His first assignment was at St. Catherine of Siena Parish. In those days, “There were some concerns: ‘What do deacons do? How do we use them? Should we let them preach?’ Eventually, these concerns were put aside. Not all pastors were necessarily open; that has changed,” he said.

Deacon Joseph Romans said he suspected he wouldn’t become a deacon because he didn’t think he’d be comfortable giving homilies. But “I knew the Lord wanted me in the class; it was just a stop along the way to where I should go.”

After joining the program, Romans said, “It became clear to me that (God) did want me to become a deacon. Romans was also encouraged by friends whom he had asked to pray for him in his decision.

“They said, ‘you can’t make your decision now, but you need to get into the program.’”

His concern about giving homilies was overcome, he says, because he and his classmates were “very well prepared in the program” through practice sessions and critiques, assuring they were ready to preach.

One reward of the diaconate has been personal spiritual growth.

“I certainly feel that I’ve grown in terms of my own spirituality,” Falkowski said. He has a master’s degree from La Salle University, and a certification in spiritual studies from Neumann College.

“Further studies have given me a fuller understanding of my faith, to combine matters of head and heart together. I think I have a deeper understanding and appreciation of faith and how it works,” he said.

Romans, director of the diocesan Mission Office, agreed. “It’s been quite a journey. It’s always evolving, never the same.”

Falkowski and Romans both say the role of deacon has grown in the 25 years they have served, and it can always be different.  “A deacon, when he is in a parish, tries to help fulfill the needs of the parish. No parish is identical. There is no template for every deacon. It’s more the template of the parish,” said Romans.

Falkowski said the primary role of the deacon was to serve the bishop, so they understood they “could be called to serve in other ministries.” Theses ministries can go beyond the parishes, such as hospital or nursing home chaplain, working as advocates for the Diocesan Tribunal, Hispanic ministry, and prison ministry.

Among his duties as deacon, Falkowski works in prison ministry, assists with a grief support group at Resurrection Parish and, along with fellow Deacon Ed Lynch, works for the diocesan Remarriage Program. In addition to his roles at St. Mary Magdalen Parish and the Missions Office, Romans also serves as a chaplain for Christiana Care.

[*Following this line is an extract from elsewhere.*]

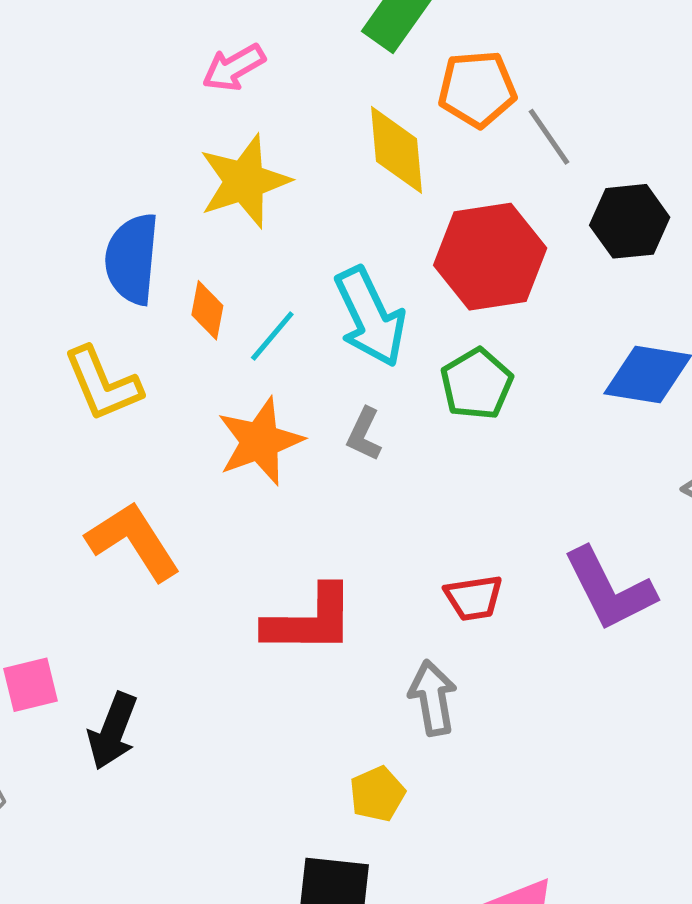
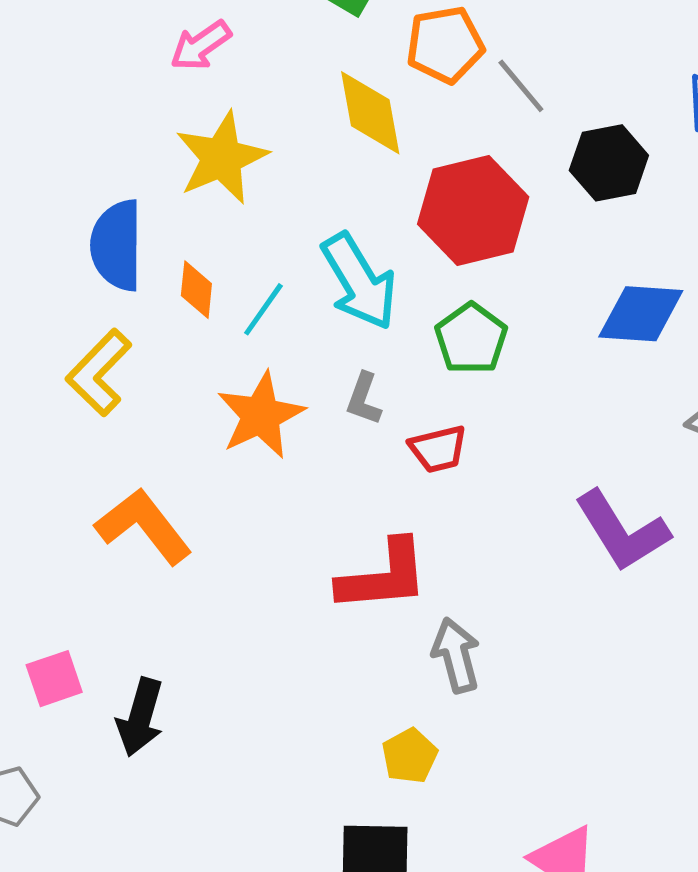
yellow L-shape: (103, 384) -> (99, 372), turned 72
red trapezoid: (474, 598) -> (438, 449), moved
red L-shape: (310, 620) -> (383, 576), moved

Romans said that through the baptism program at the parish “we find a lot of couples that need to have their marriage blessed.” He enjoys being able to guide the couples through that process.

As married men, the support of their wives has been critical. Romans says his wife, Gerry, has had a role in the journey. “She’s been very active; she is a Eucharistic minister, we work the Easter program (at St. Mary Magdalen) and we had a summer school program for years together.”

Falkowski said his wife, Patricia, “has always supported me and encouraged me and in many respects has been a companion with me on the journey.”

However, Romans said, “There are some places where the wife can join in, other places where you are separated quite a bit,” such as when he is participating in Mass.